Begin at the line containing "לעומת שנת 2023" in the entries below and end at the line containing "אחד מהם). בשנת"; transcribe that range exactly and nothing outside it.

**Source material**
-.-.-
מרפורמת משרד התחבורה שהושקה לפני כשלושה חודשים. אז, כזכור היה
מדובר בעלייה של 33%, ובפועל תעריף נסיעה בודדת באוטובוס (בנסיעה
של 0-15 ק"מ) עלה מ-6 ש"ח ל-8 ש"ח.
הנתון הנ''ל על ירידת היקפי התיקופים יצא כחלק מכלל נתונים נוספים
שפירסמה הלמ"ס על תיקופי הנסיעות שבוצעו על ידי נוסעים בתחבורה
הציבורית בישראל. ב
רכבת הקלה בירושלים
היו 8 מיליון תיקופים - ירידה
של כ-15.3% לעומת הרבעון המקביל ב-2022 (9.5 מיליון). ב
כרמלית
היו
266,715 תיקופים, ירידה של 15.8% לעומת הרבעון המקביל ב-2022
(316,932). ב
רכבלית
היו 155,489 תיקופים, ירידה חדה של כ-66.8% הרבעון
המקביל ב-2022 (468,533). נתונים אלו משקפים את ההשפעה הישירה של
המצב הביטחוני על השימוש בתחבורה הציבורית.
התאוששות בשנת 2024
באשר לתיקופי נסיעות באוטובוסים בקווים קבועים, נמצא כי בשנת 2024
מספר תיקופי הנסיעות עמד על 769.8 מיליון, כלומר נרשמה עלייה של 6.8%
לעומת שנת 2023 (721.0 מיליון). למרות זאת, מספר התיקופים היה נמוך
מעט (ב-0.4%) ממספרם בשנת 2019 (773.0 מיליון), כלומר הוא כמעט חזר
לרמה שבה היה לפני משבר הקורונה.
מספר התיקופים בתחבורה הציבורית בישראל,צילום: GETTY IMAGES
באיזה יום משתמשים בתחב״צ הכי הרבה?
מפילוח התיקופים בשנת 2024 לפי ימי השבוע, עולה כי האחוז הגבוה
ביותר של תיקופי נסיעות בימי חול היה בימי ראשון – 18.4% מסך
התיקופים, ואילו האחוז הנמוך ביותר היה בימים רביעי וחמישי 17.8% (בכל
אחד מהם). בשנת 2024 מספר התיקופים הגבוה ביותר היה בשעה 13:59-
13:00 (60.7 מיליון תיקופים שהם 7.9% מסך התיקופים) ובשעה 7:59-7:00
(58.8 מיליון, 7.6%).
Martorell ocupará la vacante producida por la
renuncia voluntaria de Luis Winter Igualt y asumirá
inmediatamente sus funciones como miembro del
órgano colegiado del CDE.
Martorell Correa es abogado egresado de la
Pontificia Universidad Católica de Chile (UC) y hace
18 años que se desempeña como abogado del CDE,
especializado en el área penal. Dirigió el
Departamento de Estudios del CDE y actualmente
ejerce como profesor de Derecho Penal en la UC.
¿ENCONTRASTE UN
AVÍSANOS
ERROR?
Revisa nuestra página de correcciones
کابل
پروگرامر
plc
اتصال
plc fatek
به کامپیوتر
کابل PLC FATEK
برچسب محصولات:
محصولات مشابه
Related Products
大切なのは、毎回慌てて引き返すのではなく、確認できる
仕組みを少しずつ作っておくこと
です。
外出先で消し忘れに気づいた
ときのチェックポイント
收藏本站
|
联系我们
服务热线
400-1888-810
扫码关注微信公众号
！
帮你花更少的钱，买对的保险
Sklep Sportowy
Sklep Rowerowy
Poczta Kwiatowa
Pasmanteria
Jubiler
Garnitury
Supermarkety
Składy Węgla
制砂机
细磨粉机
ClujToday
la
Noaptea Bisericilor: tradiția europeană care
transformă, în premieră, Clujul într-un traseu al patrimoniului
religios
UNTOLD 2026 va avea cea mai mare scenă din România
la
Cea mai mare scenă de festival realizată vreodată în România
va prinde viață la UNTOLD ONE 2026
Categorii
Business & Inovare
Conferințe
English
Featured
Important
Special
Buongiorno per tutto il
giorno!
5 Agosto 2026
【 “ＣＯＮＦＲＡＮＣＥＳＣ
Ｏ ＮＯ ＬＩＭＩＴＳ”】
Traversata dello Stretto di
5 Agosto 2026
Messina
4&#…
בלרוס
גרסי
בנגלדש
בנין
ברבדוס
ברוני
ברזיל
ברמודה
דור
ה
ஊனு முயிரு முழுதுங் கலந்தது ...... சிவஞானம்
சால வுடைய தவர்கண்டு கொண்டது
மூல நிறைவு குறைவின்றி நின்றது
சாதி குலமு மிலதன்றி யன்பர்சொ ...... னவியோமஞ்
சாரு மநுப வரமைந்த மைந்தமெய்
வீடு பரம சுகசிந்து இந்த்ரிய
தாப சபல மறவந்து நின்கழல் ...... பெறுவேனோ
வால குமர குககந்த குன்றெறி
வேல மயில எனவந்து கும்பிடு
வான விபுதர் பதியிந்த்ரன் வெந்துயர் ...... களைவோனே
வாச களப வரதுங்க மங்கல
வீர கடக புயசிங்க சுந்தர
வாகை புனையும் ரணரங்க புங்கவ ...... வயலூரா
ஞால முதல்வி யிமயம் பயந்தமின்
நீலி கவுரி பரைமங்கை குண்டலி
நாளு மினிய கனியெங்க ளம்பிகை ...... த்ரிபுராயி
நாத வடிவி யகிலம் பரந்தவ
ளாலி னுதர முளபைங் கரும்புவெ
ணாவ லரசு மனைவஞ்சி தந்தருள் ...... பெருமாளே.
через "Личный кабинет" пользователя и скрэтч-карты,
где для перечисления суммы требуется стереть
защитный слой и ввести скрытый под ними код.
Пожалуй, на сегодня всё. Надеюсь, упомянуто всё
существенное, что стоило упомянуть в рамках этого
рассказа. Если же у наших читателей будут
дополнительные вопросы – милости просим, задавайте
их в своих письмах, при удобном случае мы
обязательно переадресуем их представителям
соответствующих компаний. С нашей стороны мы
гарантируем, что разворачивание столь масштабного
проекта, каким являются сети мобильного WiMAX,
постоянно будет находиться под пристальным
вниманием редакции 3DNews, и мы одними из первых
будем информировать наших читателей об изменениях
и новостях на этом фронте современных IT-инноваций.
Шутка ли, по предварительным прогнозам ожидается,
-.-.-
**Expected output**
לעומת שנת 2023 (721.0 מיליון). למרות זאת, מספר התיקופים היה נמוך
מעט (ב-0.4%) ממספרם בשנת 2019 (773.0 מיליון), כלומר הוא כמעט חזר
לרמה שבה היה לפני משבר הקורונה.
מספר התיקופים בתחבורה הציבורית בישראל,צילום: GETTY IMAGES
באיזה יום משתמשים בתחב״צ הכי הרבה?
מפילוח התיקופים בשנת 2024 לפי ימי השבוע, עולה כי האחוז הגבוה
ביותר של תיקופי נסיעות בימי חול היה בימי ראשון – 18.4% מסך
התיקופים, ואילו האחוז הנמוך ביותר היה בימים רביעי וחמישי 17.8% (בכל
אחד מהם). בשנת 2024 מספר התיקופים הגבוה ביותר היה בשעה 13:59-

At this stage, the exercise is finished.